What the task requires:
Down to the last character, write out the records below.

The data:
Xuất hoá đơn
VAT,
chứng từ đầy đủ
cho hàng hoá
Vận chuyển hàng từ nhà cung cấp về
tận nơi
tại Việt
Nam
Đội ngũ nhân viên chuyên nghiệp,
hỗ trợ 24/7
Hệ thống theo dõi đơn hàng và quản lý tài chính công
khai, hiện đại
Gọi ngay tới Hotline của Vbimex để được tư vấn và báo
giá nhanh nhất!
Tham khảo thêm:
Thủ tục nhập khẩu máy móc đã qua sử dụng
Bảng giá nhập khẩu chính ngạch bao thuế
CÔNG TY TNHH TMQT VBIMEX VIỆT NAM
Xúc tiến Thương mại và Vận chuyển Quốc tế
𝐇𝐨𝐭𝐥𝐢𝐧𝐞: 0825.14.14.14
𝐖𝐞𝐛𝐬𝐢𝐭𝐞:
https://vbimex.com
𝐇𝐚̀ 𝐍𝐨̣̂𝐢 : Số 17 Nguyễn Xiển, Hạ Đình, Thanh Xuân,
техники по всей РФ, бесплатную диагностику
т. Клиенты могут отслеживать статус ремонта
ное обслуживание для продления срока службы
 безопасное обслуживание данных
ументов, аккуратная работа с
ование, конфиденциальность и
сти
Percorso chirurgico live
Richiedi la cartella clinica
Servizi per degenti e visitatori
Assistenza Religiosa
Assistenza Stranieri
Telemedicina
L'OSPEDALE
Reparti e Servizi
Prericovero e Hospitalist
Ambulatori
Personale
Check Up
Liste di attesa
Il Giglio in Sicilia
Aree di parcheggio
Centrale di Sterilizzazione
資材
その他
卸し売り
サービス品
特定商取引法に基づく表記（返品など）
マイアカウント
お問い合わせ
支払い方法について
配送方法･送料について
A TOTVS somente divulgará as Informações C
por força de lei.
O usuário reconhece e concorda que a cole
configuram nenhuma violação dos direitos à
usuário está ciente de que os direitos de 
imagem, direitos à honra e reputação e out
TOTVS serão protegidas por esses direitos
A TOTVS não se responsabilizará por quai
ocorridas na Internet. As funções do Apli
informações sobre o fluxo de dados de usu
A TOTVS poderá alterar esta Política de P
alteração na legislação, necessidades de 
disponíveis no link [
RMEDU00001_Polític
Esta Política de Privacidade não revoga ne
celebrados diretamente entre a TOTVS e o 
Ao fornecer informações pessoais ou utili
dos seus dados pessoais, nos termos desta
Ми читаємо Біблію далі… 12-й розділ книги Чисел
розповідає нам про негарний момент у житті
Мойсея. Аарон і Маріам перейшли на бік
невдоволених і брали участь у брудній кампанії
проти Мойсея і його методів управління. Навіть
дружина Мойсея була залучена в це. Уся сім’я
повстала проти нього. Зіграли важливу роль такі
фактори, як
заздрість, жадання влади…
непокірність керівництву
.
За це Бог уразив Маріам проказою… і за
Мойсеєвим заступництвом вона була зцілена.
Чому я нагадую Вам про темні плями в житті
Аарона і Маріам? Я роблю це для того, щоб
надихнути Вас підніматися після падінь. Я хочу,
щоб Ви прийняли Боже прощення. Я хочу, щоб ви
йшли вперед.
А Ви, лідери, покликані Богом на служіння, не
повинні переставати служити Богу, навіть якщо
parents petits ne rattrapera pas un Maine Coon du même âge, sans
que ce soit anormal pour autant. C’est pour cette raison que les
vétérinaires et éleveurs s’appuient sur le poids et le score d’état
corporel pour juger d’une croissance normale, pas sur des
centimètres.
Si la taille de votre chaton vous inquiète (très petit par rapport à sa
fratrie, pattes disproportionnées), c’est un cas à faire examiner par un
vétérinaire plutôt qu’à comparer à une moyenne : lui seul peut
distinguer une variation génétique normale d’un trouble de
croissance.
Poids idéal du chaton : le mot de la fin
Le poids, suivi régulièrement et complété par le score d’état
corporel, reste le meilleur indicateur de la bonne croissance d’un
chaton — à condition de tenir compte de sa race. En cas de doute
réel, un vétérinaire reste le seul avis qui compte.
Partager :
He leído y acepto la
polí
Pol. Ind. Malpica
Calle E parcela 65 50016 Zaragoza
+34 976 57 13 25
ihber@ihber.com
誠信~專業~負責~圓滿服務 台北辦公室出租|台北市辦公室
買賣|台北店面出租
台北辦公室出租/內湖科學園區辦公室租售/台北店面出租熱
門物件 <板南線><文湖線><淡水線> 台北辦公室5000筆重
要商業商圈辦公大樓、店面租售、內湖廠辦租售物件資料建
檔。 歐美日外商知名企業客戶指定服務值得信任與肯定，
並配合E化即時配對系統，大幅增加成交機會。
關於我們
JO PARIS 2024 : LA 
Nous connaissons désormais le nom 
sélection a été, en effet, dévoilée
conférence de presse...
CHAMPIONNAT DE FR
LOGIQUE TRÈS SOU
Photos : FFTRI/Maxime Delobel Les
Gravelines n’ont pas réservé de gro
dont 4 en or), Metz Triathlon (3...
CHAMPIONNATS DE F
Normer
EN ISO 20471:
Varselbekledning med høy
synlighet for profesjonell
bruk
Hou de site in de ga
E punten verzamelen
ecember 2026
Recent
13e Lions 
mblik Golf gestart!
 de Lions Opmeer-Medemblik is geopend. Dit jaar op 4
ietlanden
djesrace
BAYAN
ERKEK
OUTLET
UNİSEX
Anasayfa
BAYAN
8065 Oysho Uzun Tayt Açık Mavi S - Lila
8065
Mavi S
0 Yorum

Exercise result:
Xuất hoá đơn
VAT,
chứng từ đầy đủ
cho hàng hoá
Vận chuyển hàng từ nhà cung cấp về
tận nơi
tại Việt
Nam
Đội ngũ nhân viên chuyên nghiệp,
hỗ trợ 24/7
Hệ thống theo dõi đơn hàng và quản lý tài chính công
khai, hiện đại
Gọi ngay tới Hotline của Vbimex để được tư vấn và báo
giá nhanh nhất!
Tham khảo thêm:
Thủ tục nhập khẩu máy móc đã qua sử dụng
Bảng giá nhập khẩu chính ngạch bao thuế
CÔNG TY TNHH TMQT VBIMEX VIỆT NAM
Xúc tiến Thương mại và Vận chuyển Quốc tế
𝐇𝐨𝐭𝐥𝐢𝐧𝐞: 0825.14.14.14
𝐖𝐞𝐛𝐬𝐢𝐭𝐞:
https://vbimex.com
𝐇𝐚̀ 𝐍𝐨̣̂𝐢 : Số 17 Nguyễn Xiển, Hạ Đình, Thanh Xuân,
техники по всей РФ, бесплатную диагностику
т. Клиенты могут отслеживать статус ремонта
ное обслуживание для продления срока службы
 безопасное обслуживание данных
ументов, аккуратная работа с
ование, конфиденциальность и
сти
Percorso chirurgico live
Richiedi la cartella clinica
Servizi per degenti e visitatori
Assistenza Religiosa
Assistenza Stranieri
Telemedicina
L'OSPEDALE
Reparti e Servizi
Prericovero e Hospitalist
Ambulatori
Personale
Check Up
Liste di attesa
Il Giglio in Sicilia
Aree di parcheggio
Centrale di Sterilizzazione
資材
その他
卸し売り
サービス品
特定商取引法に基づく表記（返品など）
マイアカウント
お問い合わせ
支払い方法について
配送方法･送料について
A TOTVS somente divulgará as Informações C
por força de lei.
O usuário reconhece e concorda que a cole
configuram nenhuma violação dos direitos à
usuário está ciente de que os direitos de 
imagem, direitos à honra e reputação e out
TOTVS serão protegidas por esses direitos
A TOTVS não se responsabilizará por quai
ocorridas na Internet. As funções do Apli
informações sobre o fluxo de dados de usu
A TOTVS poderá alterar esta Política de P
alteração na legislação, necessidades de 
disponíveis no link [
RMEDU00001_Polític
Esta Política de Privacidade não revoga ne
celebrados diretamente entre a TOTVS e o 
Ao fornecer informações pessoais ou utili
dos seus dados pessoais, nos termos desta
Ми читаємо Біблію далі… 12-й розділ книги Чисел
розповідає нам про негарний момент у житті
Мойсея. Аарон і Маріам перейшли на бік
невдоволених і брали участь у брудній кампанії
проти Мойсея і його методів управління. Навіть
дружина Мойсея була залучена в це. Уся сім’я
повстала проти нього. Зіграли важливу роль такі
фактори, як
заздрість, жадання влади…
непокірність керівництву
.
За це Бог уразив Маріам проказою… і за
Мойсеєвим заступництвом вона була зцілена.
Чому я нагадую Вам про темні плями в житті
Аарона і Маріам? Я роблю це для того, щоб
надихнути Вас підніматися після падінь. Я хочу,
щоб Ви прийняли Боже прощення. Я хочу, щоб ви
йшли вперед.
А Ви, лідери, покликані Богом на служіння, не
повинні переставати служити Богу, навіть якщо
parents petits ne rattrapera pas un Maine Coon du même âge, sans
que ce soit anormal pour autant. C’est pour cette raison que les
vétérinaires et éleveurs s’appuient sur le poids et le score d’état
corporel pour juger d’une croissance normale, pas sur des
centimètres.
Si la taille de votre chaton vous inquiète (très petit par rapport à sa
fratrie, pattes disproportionnées), c’est un cas à faire examiner par un
vétérinaire plutôt qu’à comparer à une moyenne : lui seul peut
distinguer une variation génétique normale d’un trouble de
croissance.
Poids idéal du chaton : le mot de la fin
Le poids, suivi régulièrement et complété par le score d’état
corporel, reste le meilleur indicateur de la bonne croissance d’un
chaton — à condition de tenir compte de sa race. En cas de doute
réel, un vétérinaire reste le seul avis qui compte.
Partager :
He leído y acepto la
polí
Pol. Ind. Malpica
Calle E parcela 65 50016 Zaragoza
+34 976 57 13 25
ihber@ihber.com
誠信~專業~負責~圓滿服務 台北辦公室出租|台北市辦公室
買賣|台北店面出租
台北辦公室出租/內湖科學園區辦公室租售/台北店面出租熱
門物件 <板南線><文湖線><淡水線> 台北辦公室5000筆重
要商業商圈辦公大樓、店面租售、內湖廠辦租售物件資料建
檔。 歐美日外商知名企業客戶指定服務值得信任與肯定，
並配合E化即時配對系統，大幅增加成交機會。
關於我們
JO PARIS 2024 : LA 
Nous connaissons désormais le nom 
sélection a été, en effet, dévoilée
conférence de presse...
CHAMPIONNAT DE FR
LOGIQUE TRÈS SOU
Photos : FFTRI/Maxime Delobel Les
Gravelines n’ont pas réservé de gro
dont 4 en or), Metz Triathlon (3...
CHAMPIONNATS DE F
Normer
EN ISO 20471:
Varselbekledning med høy
synlighet for profesjonell
bruk
Hou de site in de ga
E punten verzamelen
ecember 2026
Recent
13e Lions 
mblik Golf gestart!
 de Lions Opmeer-Medemblik is geopend. Dit jaar op 4
ietlanden
djesrace
BAYAN
ERKEK
OUTLET
UNİSEX
Anasayfa
BAYAN
8065 Oysho Uzun Tayt Açık Mavi S - Lila
8065
Mavi S
0 Yorum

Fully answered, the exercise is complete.